ASSIGNED TASK – What you give back must match the records below exactly, apart from the pictures, which are omitted.

MATERIAL FOR THE TASK –

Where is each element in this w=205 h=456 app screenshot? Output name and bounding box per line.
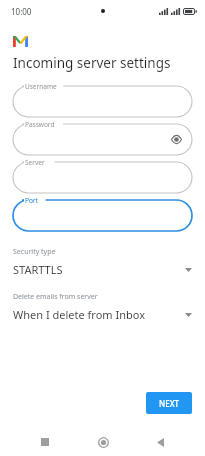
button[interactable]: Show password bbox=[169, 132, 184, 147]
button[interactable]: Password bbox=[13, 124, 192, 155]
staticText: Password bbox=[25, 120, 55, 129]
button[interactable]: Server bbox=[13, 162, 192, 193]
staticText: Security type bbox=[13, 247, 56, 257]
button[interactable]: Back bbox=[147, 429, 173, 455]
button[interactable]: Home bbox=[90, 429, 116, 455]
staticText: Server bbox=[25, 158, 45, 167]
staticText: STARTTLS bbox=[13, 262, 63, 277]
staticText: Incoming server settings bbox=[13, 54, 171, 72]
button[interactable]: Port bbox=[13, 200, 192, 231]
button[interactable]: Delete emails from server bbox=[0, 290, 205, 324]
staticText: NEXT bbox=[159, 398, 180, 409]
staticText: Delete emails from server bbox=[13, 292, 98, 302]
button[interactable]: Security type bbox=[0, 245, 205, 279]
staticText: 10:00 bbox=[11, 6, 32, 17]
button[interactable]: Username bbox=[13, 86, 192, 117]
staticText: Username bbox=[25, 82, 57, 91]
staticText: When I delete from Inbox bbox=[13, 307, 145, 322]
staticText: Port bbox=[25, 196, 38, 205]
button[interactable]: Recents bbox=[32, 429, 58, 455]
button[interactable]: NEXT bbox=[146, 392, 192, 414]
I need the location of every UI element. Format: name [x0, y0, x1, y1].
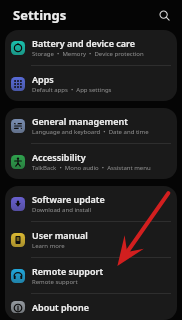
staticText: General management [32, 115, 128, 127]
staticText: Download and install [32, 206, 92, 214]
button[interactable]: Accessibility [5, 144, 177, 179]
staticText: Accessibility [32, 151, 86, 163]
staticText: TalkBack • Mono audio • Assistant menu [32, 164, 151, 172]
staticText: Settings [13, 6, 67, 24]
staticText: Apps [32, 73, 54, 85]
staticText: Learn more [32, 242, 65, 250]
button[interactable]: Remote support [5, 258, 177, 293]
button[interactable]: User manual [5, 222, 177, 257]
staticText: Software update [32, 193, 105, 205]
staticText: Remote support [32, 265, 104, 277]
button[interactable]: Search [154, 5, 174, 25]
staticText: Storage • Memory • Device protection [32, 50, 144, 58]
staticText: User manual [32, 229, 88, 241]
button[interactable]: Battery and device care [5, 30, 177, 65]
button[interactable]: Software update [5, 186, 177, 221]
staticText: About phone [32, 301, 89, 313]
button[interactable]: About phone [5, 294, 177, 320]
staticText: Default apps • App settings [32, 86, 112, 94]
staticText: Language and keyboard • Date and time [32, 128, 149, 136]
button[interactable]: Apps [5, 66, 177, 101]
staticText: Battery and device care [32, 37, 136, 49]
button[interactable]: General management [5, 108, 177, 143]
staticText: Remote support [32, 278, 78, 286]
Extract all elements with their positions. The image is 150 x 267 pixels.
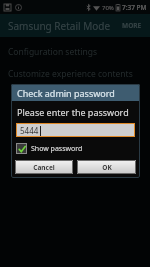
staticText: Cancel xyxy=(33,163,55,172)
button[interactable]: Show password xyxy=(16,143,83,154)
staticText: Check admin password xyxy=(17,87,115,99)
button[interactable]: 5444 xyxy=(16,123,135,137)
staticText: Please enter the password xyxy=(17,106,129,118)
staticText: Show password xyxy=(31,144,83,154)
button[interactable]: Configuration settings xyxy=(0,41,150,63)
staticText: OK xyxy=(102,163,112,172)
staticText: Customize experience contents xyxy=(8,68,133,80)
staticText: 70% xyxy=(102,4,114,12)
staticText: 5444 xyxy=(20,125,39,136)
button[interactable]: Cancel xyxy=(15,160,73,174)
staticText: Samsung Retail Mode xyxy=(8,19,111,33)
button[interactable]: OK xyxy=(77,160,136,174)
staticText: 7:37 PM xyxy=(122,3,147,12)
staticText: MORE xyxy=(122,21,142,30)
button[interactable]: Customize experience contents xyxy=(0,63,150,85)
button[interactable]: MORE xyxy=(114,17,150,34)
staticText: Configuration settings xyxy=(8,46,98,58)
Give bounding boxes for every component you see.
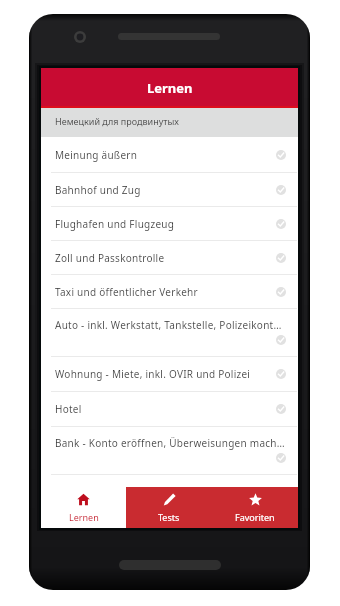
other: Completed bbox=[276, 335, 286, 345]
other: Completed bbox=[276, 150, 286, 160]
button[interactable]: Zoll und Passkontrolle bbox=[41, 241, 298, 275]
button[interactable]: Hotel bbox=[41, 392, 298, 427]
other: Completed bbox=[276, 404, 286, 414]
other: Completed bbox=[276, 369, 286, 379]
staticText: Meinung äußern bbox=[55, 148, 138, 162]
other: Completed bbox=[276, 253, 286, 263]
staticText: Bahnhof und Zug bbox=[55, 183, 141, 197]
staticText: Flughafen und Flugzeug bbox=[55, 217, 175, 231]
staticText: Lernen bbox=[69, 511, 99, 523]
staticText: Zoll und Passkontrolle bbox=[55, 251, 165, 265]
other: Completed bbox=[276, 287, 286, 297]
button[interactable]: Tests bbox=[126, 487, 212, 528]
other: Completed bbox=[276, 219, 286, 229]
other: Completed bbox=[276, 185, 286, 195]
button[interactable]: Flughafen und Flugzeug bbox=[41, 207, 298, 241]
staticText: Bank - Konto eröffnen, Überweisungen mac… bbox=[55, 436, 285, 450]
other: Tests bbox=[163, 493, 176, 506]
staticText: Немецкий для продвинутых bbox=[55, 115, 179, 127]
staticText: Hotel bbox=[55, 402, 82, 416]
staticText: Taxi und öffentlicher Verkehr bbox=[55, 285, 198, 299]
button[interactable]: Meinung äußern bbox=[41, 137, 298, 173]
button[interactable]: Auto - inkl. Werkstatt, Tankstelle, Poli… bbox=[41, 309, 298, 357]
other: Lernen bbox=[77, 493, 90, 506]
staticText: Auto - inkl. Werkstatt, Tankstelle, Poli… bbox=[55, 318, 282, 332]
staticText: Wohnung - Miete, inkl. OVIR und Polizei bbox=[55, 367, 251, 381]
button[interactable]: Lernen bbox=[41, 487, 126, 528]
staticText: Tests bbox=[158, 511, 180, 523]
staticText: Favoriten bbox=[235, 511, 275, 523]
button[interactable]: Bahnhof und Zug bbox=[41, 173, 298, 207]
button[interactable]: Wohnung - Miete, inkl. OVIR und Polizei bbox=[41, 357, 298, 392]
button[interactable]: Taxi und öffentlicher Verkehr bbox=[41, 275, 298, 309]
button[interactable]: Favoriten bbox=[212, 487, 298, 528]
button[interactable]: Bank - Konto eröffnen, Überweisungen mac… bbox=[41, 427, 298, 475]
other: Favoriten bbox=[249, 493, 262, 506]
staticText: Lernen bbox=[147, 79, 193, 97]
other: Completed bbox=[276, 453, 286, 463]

WRITTEN RESPONSE –
Where is each element in this w=205 h=456 app screenshot? Output name and bounding box per line.
button[interactable]: Show password bbox=[169, 132, 184, 147]
button[interactable]: Password bbox=[13, 124, 192, 155]
staticText: Password bbox=[25, 120, 55, 129]
button[interactable]: Server bbox=[13, 162, 192, 193]
staticText: Security type bbox=[13, 247, 56, 257]
button[interactable]: Back bbox=[147, 429, 173, 455]
button[interactable]: Home bbox=[90, 429, 116, 455]
staticText: Server bbox=[25, 158, 45, 167]
staticText: STARTTLS bbox=[13, 262, 63, 277]
staticText: Incoming server settings bbox=[13, 54, 171, 72]
button[interactable]: Port bbox=[13, 200, 192, 231]
button[interactable]: Delete emails from server bbox=[0, 290, 205, 324]
staticText: NEXT bbox=[159, 398, 180, 409]
staticText: Delete emails from server bbox=[13, 292, 98, 302]
button[interactable]: Security type bbox=[0, 245, 205, 279]
staticText: 10:00 bbox=[11, 6, 32, 17]
button[interactable]: Username bbox=[13, 86, 192, 117]
staticText: Username bbox=[25, 82, 57, 91]
staticText: When I delete from Inbox bbox=[13, 307, 145, 322]
staticText: Port bbox=[25, 196, 38, 205]
button[interactable]: Recents bbox=[32, 429, 58, 455]
button[interactable]: NEXT bbox=[146, 392, 192, 414]
I need the location of every UI element. Format: name [x0, y0, x1, y1].
staticText: General management [32, 115, 128, 127]
staticText: Download and install [32, 206, 92, 214]
button[interactable]: Accessibility [5, 144, 177, 179]
staticText: Accessibility [32, 151, 86, 163]
staticText: TalkBack • Mono audio • Assistant menu [32, 164, 151, 172]
staticText: Settings [13, 6, 67, 24]
staticText: Apps [32, 73, 54, 85]
staticText: Learn more [32, 242, 65, 250]
button[interactable]: Remote support [5, 258, 177, 293]
button[interactable]: User manual [5, 222, 177, 257]
staticText: Software update [32, 193, 105, 205]
staticText: Remote support [32, 265, 104, 277]
button[interactable]: Search [154, 5, 174, 25]
staticText: Storage • Memory • Device protection [32, 50, 144, 58]
staticText: User manual [32, 229, 88, 241]
button[interactable]: Battery and device care [5, 30, 177, 65]
button[interactable]: Software update [5, 186, 177, 221]
staticText: About phone [32, 301, 89, 313]
button[interactable]: About phone [5, 294, 177, 320]
staticText: Default apps • App settings [32, 86, 112, 94]
staticText: Language and keyboard • Date and time [32, 128, 149, 136]
button[interactable]: Apps [5, 66, 177, 101]
staticText: Battery and device care [32, 37, 136, 49]
button[interactable]: General management [5, 108, 177, 143]
staticText: Remote support [32, 278, 78, 286]
Extract all elements with their positions. The image is 150 x 267 pixels.
staticText: Cancel xyxy=(33,163,55,172)
button[interactable]: Show password xyxy=(16,143,83,154)
staticText: Check admin password xyxy=(17,87,115,99)
button[interactable]: 5444 xyxy=(16,123,135,137)
staticText: Please enter the password xyxy=(17,106,129,118)
staticText: Show password xyxy=(31,144,83,154)
button[interactable]: Configuration settings xyxy=(0,41,150,63)
staticText: OK xyxy=(102,163,112,172)
staticText: Customize experience contents xyxy=(8,68,133,80)
staticText: 70% xyxy=(102,4,114,12)
staticText: 5444 xyxy=(20,125,39,136)
button[interactable]: Cancel xyxy=(15,160,73,174)
staticText: Samsung Retail Mode xyxy=(8,19,111,33)
button[interactable]: OK xyxy=(77,160,136,174)
staticText: 7:37 PM xyxy=(122,3,147,12)
staticText: MORE xyxy=(122,21,142,30)
button[interactable]: Customize experience contents xyxy=(0,63,150,85)
button[interactable]: MORE xyxy=(114,17,150,34)
staticText: Configuration settings xyxy=(8,46,98,58)
Give bounding boxes for every component you see.
other: Completed bbox=[276, 335, 286, 345]
other: Completed bbox=[276, 150, 286, 160]
button[interactable]: Zoll und Passkontrolle bbox=[41, 241, 298, 275]
button[interactable]: Hotel bbox=[41, 392, 298, 427]
other: Completed bbox=[276, 404, 286, 414]
other: Completed bbox=[276, 369, 286, 379]
staticText: Meinung äußern bbox=[55, 148, 138, 162]
other: Completed bbox=[276, 253, 286, 263]
staticText: Bahnhof und Zug bbox=[55, 183, 141, 197]
staticText: Flughafen und Flugzeug bbox=[55, 217, 175, 231]
staticText: Lernen bbox=[69, 511, 99, 523]
staticText: Zoll und Passkontrolle bbox=[55, 251, 165, 265]
other: Completed bbox=[276, 287, 286, 297]
button[interactable]: Tests bbox=[126, 487, 212, 528]
other: Completed bbox=[276, 219, 286, 229]
other: Completed bbox=[276, 185, 286, 195]
button[interactable]: Flughafen und Flugzeug bbox=[41, 207, 298, 241]
staticText: Bank - Konto eröffnen, Überweisungen mac… bbox=[55, 436, 285, 450]
other: Tests bbox=[163, 493, 176, 506]
staticText: Немецкий для продвинутых bbox=[55, 115, 179, 127]
staticText: Hotel bbox=[55, 402, 82, 416]
staticText: Taxi und öffentlicher Verkehr bbox=[55, 285, 198, 299]
button[interactable]: Meinung äußern bbox=[41, 137, 298, 173]
button[interactable]: Auto - inkl. Werkstatt, Tankstelle, Poli… bbox=[41, 309, 298, 357]
other: Lernen bbox=[77, 493, 90, 506]
staticText: Auto - inkl. Werkstatt, Tankstelle, Poli… bbox=[55, 318, 282, 332]
staticText: Wohnung - Miete, inkl. OVIR und Polizei bbox=[55, 367, 251, 381]
button[interactable]: Lernen bbox=[41, 487, 126, 528]
staticText: Tests bbox=[158, 511, 180, 523]
staticText: Favoriten bbox=[235, 511, 275, 523]
button[interactable]: Bahnhof und Zug bbox=[41, 173, 298, 207]
button[interactable]: Wohnung - Miete, inkl. OVIR und Polizei bbox=[41, 357, 298, 392]
button[interactable]: Taxi und öffentlicher Verkehr bbox=[41, 275, 298, 309]
button[interactable]: Favoriten bbox=[212, 487, 298, 528]
button[interactable]: Bank - Konto eröffnen, Überweisungen mac… bbox=[41, 427, 298, 475]
other: Favoriten bbox=[249, 493, 262, 506]
staticText: Lernen bbox=[147, 79, 193, 97]
other: Completed bbox=[276, 453, 286, 463]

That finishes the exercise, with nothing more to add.